Grant, named joint-winner in this year's Boeing Engineering Student of the Year - part of the Flightglobal Achievement Awards announced in Dubai last night - is a graduate student at Georgia Institute of Technology's Space Systems Design Laboratory. Coming up with ways in which a spacecraft can descend more gently once it bursts into a planet's atmosphere has been very much the focus of his work.

BYSE winner - Michael James Grant
 

After graduating first in his class with a degree in aero engineering at Purdue University, Indiana in 2005, Grant moved to Georgia Tech in Atlanta, where for his Masters research, he developed a new methodology for robotic exploration of Mars using pinpoint landing technology. "This new entry, descent and landing architecture, called Smart Divert, challenges the paradigm of Mars robotic exploration," says his tutor in his entry for the award. In 2007, while working on his masters, Grant participated in NASA's High Mass Martian Landing design competition, winning first place with his team for their design, Heavy MEDL.

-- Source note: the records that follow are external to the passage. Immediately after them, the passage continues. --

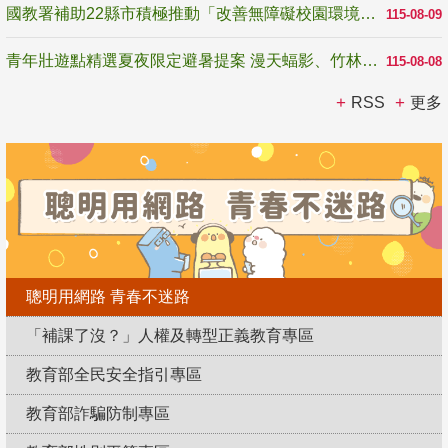
國教署補助22縣市積極推動「改善無障礙校園環境計畫」 打造友善、安全、無礙學習空間
115-08-09
青年壯遊點精選夏夜限定避暑提案 漫天蝠影、竹林尋蛙、茶香夜觀 邀青年暮色出發
115-08-08
RSS
更多
聰明用網路 青春不迷路
「補課了沒？」人權及轉型正義教育專區
教育部全民安全指引專區
教育部詐騙防制專區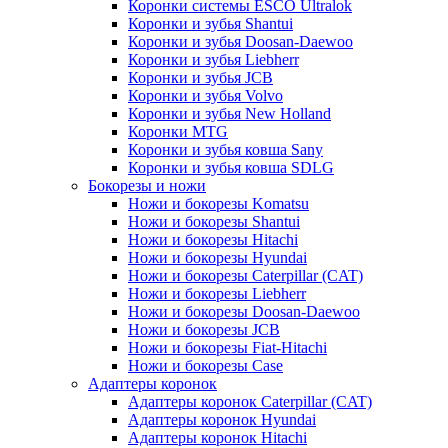
Коронки системы ESCO Ultralok
Коронки и зубья Shantui
Коронки и зубья Doosan-Daewoo
Коронки и зубья Liebherr
Коронки и зубья JCB
Коронки и зубья Volvo
Коронки и зубья New Holland
Коронки MTG
Коронки и зубья ковша Sany
Коронки и зубья ковша SDLG
Бокорезы и ножи
Ножи и бокорезы Komatsu
Ножи и бокорезы Shantui
Ножи и бокорезы Hitachi
Ножи и бокорезы Hyundai
Ножи и бокорезы Caterpillar (CAT)
Ножи и бокорезы Liebherr
Ножи и бокорезы Doosan-Daewoo
Ножи и бокорезы JCB
Ножи и бокорезы Fiat-Hitachi
Ножи и бокорезы Case
Адаптеры коронок
Адаптеры коронок Caterpillar (CAT)
Адаптеры коронок Hyundai
Адаптеры коронок Hitachi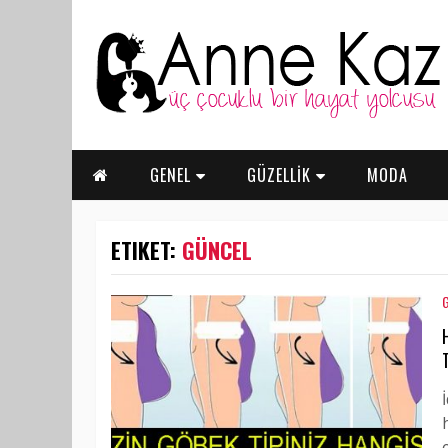
GENEL
GÜZELLİK
MODA
ETIKET:
GÜNCEL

Grant hopes to complete his doctorate in 2011, for which he is looking at rapid trajectory optimisation and hypersonic aerodynamics and the way they can be applied to the design of slender, high performance entry vehicles. As he puts it in simple terms: "It's about taking something going very fast and landing it slowly and safely by getting rid of a lot of energy on the way."

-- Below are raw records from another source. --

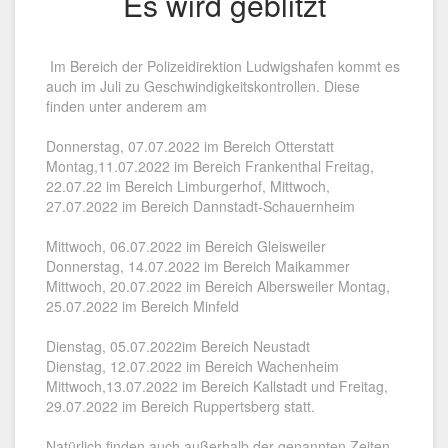
Es wird geblitzt
Im Bereich der Polizeidirektion Ludwigshafen kommt es
auch im Juli zu Geschwindigkeitskontrollen. Diese
finden unter anderem am
Donnerstag, 07.07.2022 im Bereich Otterstatt
Montag,11.07.2022 im Bereich Frankenthal Freitag,
22.07.22 im Bereich Limburgerhof, Mittwoch,
27.07.2022 im Bereich Dannstadt-Schauernheim
Mittwoch, 06.07.2022 im Bereich Gleisweiler
Donnerstag, 14.07.2022 im Bereich Maikammer
Mittwoch, 20.07.2022 im Bereich Albersweiler Montag,
25.07.2022 im Bereich Minfeld
Dienstag, 05.07.2022im Bereich Neustadt
Dienstag, 12.07.2022 im Bereich Wachenheim
Mittwoch,13.07.2022 im Bereich Kallstadt und Freitag,
29.07.2022 im Bereich Ruppertsberg statt.
Natürlich finden auch außerhalb der genannten Zeiten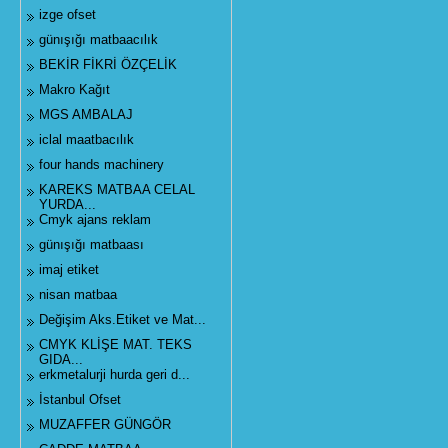
izge ofset
günışığı matbaacılık
BEKİR FİKRİ ÖZÇELİK
Makro Kağıt
MGS AMBALAJ
iclal maatbacılık
four hands machinery
KAREKS MATBAA CELAL
YURDA...
Cmyk ajans reklam
günışığı matbaası
imaj etiket
nisan matbaa
Değişim Aks.Etiket ve Mat...
CMYK KLİŞE MAT. TEKS
GIDA...
erkmetalurji hurda geri d...
İstanbul Ofset
MUZAFFER GÜNGÖR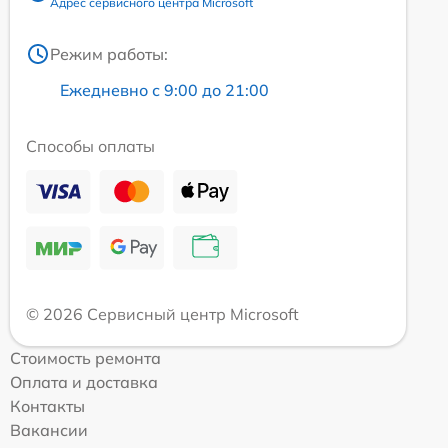
Адрес сервисного центра Microsoft
Режим работы:
Ежедневно с 9:00 до 21:00
Способы оплаты
© 2026 Сервисный центр Microsoft
Стоимость ремонта
Оплата и доставка
Контакты
Вакансии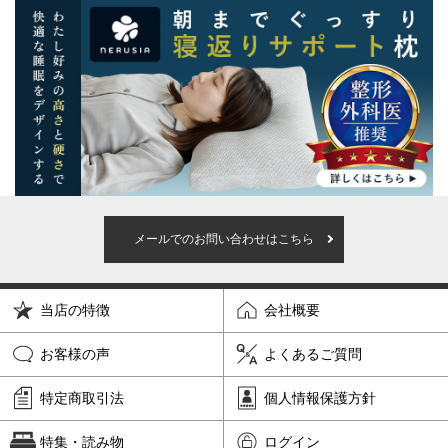
メールでのお問い合わせはこちら
当店の特徴
会社概要
お客様の声
よくあるご質問
特定商取引法
個人情報保護方針
特集・読み物
ログイン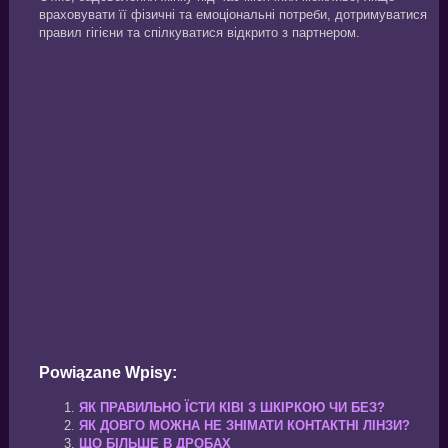
враховувати її фізичні та емоціональні потреби, дотримуватися
правил гігієни та спілкуватися відкрито з партнером.
Powiązane Wpisy:
ЯК ПРАВИЛЬНО ЇСТИ КІВІ З ШКІРКОЮ ЧИ БЕЗ?
ЯК ДОВГО МОЖНА НЕ ЗНІМАТИ КОНТАКТНІ ЛІНЗИ?
ЩО БІЛЬШЕ В ДРОБАХ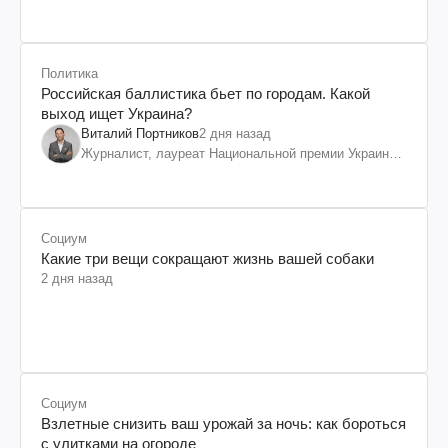
Политика
Российская баллистика бьет по городам. Какой
выход ищет Украина?
Виталий Портников
2 дня назад
Журналист, лауреат Национальной премии Украины
им. Шевченко
Социум
Какие три вещи сокращают жизнь вашей собаки
2 дня назад
Социум
Взлетные снизить ваш урожай за ночь: как бороться
с улитками на огороде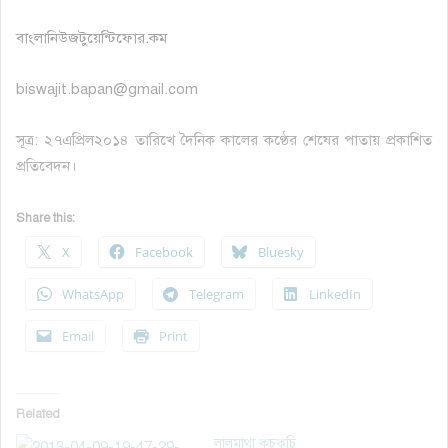
বাংলানিউজটুয়েন্টিফোর.কম
biswajit.bapan@gmail.com
সূত্র: ২৭এপ্রিল২০১৪ তারিখে দৈনিক কালের কণ্ঠের শেষের পাতায় প্রকাশিত
প্রতিবেদন।
Share this:
X
Facebook
Bluesky
WhatsApp
Telegram
LinkedIn
Email
Print
Related
লালমাথা কুচকুচি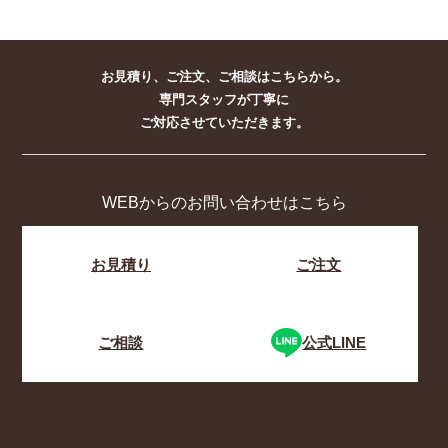
お見積り、ご注文、ご相談はこちらから。
専門スタッフが丁寧に
ご対応させていただきます。
WEBからのお問い合わせはこちら
お見積り
ご注文
ご相談
公式LINE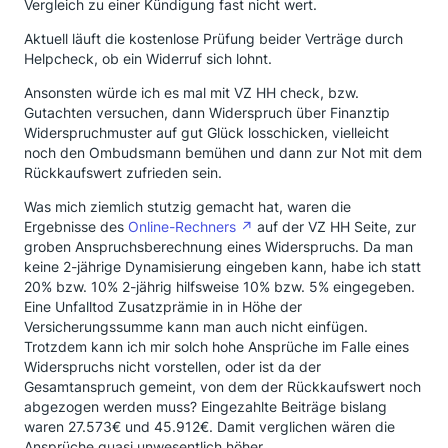
Vergleich zu einer Kündigung fast nicht wert.
Aktuell läuft die kostenlose Prüfung beider Verträge durch
Helpcheck, ob ein Widerruf sich lohnt.
Ansonsten würde ich es mal mit VZ HH check, bzw.
Gutachten versuchen, dann Widerspruch über Finanztip
Widerspruchmuster auf gut Glück losschicken, vielleicht
noch den Ombudsmann bemühen und dann zur Not mit dem
Rückkaufswert zufrieden sein.
Was mich ziemlich stutzig gemacht hat, waren die
Ergebnisse des
Online-Rechners
auf der VZ HH Seite, zur
groben Anspruchsberechnung eines Widerspruchs. Da man
keine 2-jährige Dynamisierung eingeben kann, habe ich statt
20% bzw. 10% 2-jährig hilfsweise 10% bzw. 5% eingegeben.
Eine Unfalltod Zusatzprämie in in Höhe der
Versicherungssumme kann man auch nicht einfügen.
Trotzdem kann ich mir solch hohe Ansprüche im Falle eines
Widerspruchs nicht vorstellen, oder ist da der
Gesamtanspruch gemeint, von dem der Rückkaufswert noch
abgezogen werden muss? Eingezahlte Beiträge bislang
waren 27.573€ und 45.912€. Damit verglichen wären die
Ansprüche quasi unwesentlich höher.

Since his time at Purdue, Grant has been a "NASA coop", spending his summers working at many of the agency's facilities, including the Johnson Space Center's flight design and dynamics division in Houston and the Langley Research Center in Virginia. "It has been a great opportunity," he says. "I have worked on Space Shuttle ascent aborts, based on a small island in the Atlantic. After Columbia [which crashed in 2003], I was involved on International Space Station trajectory operations, which was responsible for making sure the ISS doesn't run into other stuff in space - objects or debris."

After his PhD, Grant - who is a private pilot but struggles these days to find time to keep his hours up - is considering applying to the agency to carry out further research. "The whole point of the PhD is to do what's never been done before. I'd quite like to continue that with NASA," he says.

Working for NASA could allow him to achieve his ultimate ambition - to go into space himself. In the early days of NASA, the rigours of space travel meant all astronauts had a military background and were often test pilots, albeit with engineering or scientific skills. Today, although physical fitness and teamwork skills remain key, doctorate-level engineers, geologists and other scientists are equally sought after. "Having a PhD in the right discipline is likely to be among the things they will be looking for," he says.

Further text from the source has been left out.